=== REQUIRED ACTION ===
Throughout the entries below, report every line where "Regular" is found.

*** DATA SUPPLIED Section Begins ***

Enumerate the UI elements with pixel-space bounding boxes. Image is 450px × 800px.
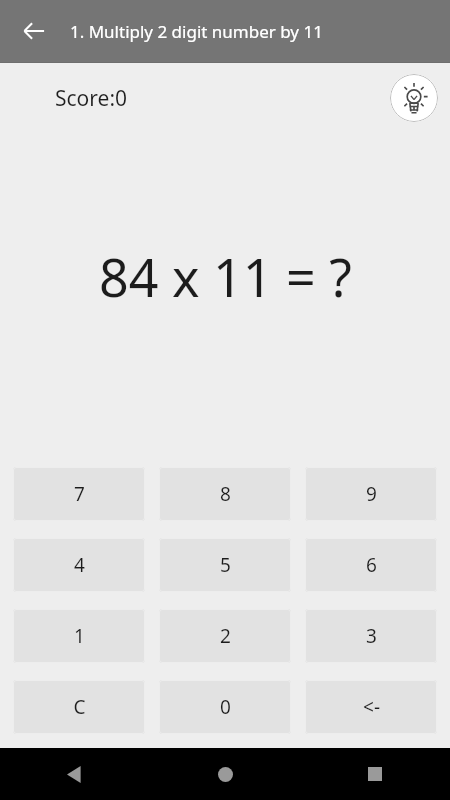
- staticText: 4: [74, 552, 85, 578]
- staticText: 5: [220, 552, 231, 578]
- button[interactable]: Back: [16, 13, 52, 49]
- button[interactable]: 4: [13, 538, 145, 592]
- staticText: 9: [366, 481, 377, 507]
- button[interactable]: 7: [13, 467, 145, 521]
- button[interactable]: 1: [13, 609, 145, 663]
- staticText: C: [73, 694, 86, 720]
- staticText: 1. Multiply 2 digit number by 11: [70, 20, 323, 43]
- staticText: 0: [220, 694, 231, 720]
- staticText: 84 x 11 = ?: [99, 241, 352, 312]
- staticText: 7: [74, 481, 85, 507]
- button[interactable]: Recent apps: [300, 748, 450, 800]
- button[interactable]: Back: [0, 748, 150, 800]
- button[interactable]: Home: [150, 748, 300, 800]
- button[interactable]: 6: [305, 538, 437, 592]
- staticText: 3: [366, 623, 377, 649]
- button[interactable]: Hint: [390, 74, 438, 122]
- staticText: 1: [74, 623, 85, 649]
- button[interactable]: 8: [159, 467, 291, 521]
- button[interactable]: 9: [305, 467, 437, 521]
- staticText: 2: [220, 623, 231, 649]
- button[interactable]: 2: [159, 609, 291, 663]
- staticText: Score:0: [55, 84, 128, 113]
- staticText: <-: [363, 694, 380, 720]
- staticText: 8: [220, 481, 231, 507]
- button[interactable]: 5: [159, 538, 291, 592]
- button[interactable]: <-: [305, 680, 437, 734]
- button[interactable]: 3: [305, 609, 437, 663]
- button[interactable]: C: [13, 680, 145, 734]
- staticText: 6: [366, 552, 377, 578]
- button[interactable]: 0: [159, 680, 291, 734]
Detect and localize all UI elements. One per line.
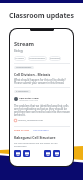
staticText: Kakegurui Cell Structure bbox=[14, 135, 56, 140]
staticText: All Topics bbox=[15, 57, 25, 60]
button[interactable]: All Topics bbox=[14, 56, 26, 61]
button[interactable]: Open slides bbox=[44, 150, 51, 157]
staticText: The problem that we identified was that … bbox=[14, 104, 70, 116]
button[interactable]: Add Comment bbox=[33, 129, 49, 132]
button[interactable]: Open presentation bbox=[14, 150, 21, 157]
button[interactable]: Share to Class bbox=[14, 129, 30, 132]
button[interactable]: Classwork bbox=[49, 56, 61, 61]
staticText: What should happen for this cell to divi… bbox=[14, 78, 70, 84]
staticText: Announcement bbox=[16, 66, 32, 69]
staticText: Announcements bbox=[29, 57, 46, 60]
button[interactable]: Open sheet bbox=[53, 150, 60, 157]
staticText: Stream bbox=[14, 40, 35, 48]
staticText: Classroom updates bbox=[9, 11, 74, 21]
staticText: Add Comment bbox=[33, 129, 49, 132]
staticText: Yesterday 10:24 PM bbox=[19, 99, 39, 102]
button[interactable]: Announcements bbox=[28, 56, 47, 61]
staticText: Abernathy Craig bbox=[19, 96, 39, 99]
staticText: Classwork bbox=[50, 57, 60, 60]
staticText: mitosis_celldivision.pdf bbox=[18, 119, 43, 122]
staticText: Biology bbox=[14, 49, 24, 53]
staticText: 2 comments bbox=[16, 90, 29, 93]
staticText: Share to Class bbox=[14, 129, 30, 132]
staticText: Cell Division - Meiosis bbox=[14, 72, 51, 77]
button[interactable]: Open document bbox=[23, 150, 30, 157]
staticText: Do you know what are the types of cell s… bbox=[14, 141, 70, 147]
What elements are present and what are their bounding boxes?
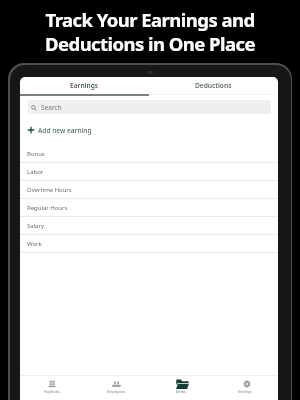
- staticText: Deductions: [195, 81, 232, 90]
- button[interactable]: Settings: [213, 376, 278, 400]
- staticText: PayStubs: [44, 389, 60, 394]
- staticText: Salary: [27, 222, 44, 230]
- staticText: Labor: [27, 168, 44, 176]
- staticText: Track Your Earnings and Deductions in On…: [45, 7, 255, 56]
- staticText: Earnings: [70, 81, 99, 90]
- staticText: Overtime Hours: [27, 186, 72, 194]
- staticText: Bonus: [27, 150, 45, 158]
- button[interactable]: Work: [20, 235, 278, 253]
- button[interactable]: Deductions: [149, 77, 278, 94]
- button[interactable]: Overtime Hours: [20, 181, 278, 199]
- button[interactable]: Employees: [84, 376, 148, 400]
- button[interactable]: PayStubs: [20, 376, 84, 400]
- button[interactable]: Bonus: [20, 145, 278, 163]
- staticText: Employees: [107, 389, 126, 394]
- button[interactable]: Items: [148, 376, 213, 400]
- button[interactable]: Earnings: [20, 77, 149, 94]
- staticText: Add new earning: [38, 126, 92, 135]
- staticText: Search: [41, 103, 62, 112]
- staticText: Work: [27, 240, 42, 248]
- staticText: Items: [176, 389, 186, 394]
- staticText: Settings: [238, 389, 253, 394]
- button[interactable]: Regular Hours: [20, 199, 278, 217]
- button[interactable]: Search: [28, 100, 271, 114]
- button[interactable]: Add new earning: [27, 123, 92, 137]
- button[interactable]: Salary: [20, 217, 278, 235]
- button[interactable]: Labor: [20, 163, 278, 181]
- staticText: Regular Hours: [27, 204, 68, 212]
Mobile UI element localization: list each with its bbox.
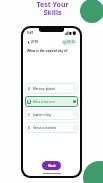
staticText: D [28,126,30,130]
staticText: B [28,100,30,104]
staticText: Test Your Skills [36,0,69,17]
staticText: Jupiter is big [33,113,51,117]
staticText: C [28,113,30,117]
button[interactable]: 03:12 [62,39,76,45]
button[interactable]: C [25,109,78,120]
staticText: Mars is the one [33,100,55,104]
button[interactable]: Next [42,161,61,170]
button[interactable]: A [25,83,78,94]
button[interactable]: D [25,122,78,133]
staticText: What is the capital city of Australia? [27,49,76,53]
staticText: 9:41 [27,31,34,35]
staticText: Venus is hottest [33,126,56,130]
staticText: Mercury planet [33,87,55,91]
button[interactable]: Back [27,40,38,44]
staticText: Next [48,164,56,168]
button[interactable]: B [25,96,78,107]
staticText: A [28,87,30,91]
staticText: 03:12 [67,40,75,44]
staticText: 2/10 [31,40,38,44]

*** DATA SUPPLIED Section Ends ***

=== TASK ANSWER ===
- button[interactable]: Regular Hours: [20, 199, 278, 217]
- staticText: Regular Hours: [27, 204, 68, 212]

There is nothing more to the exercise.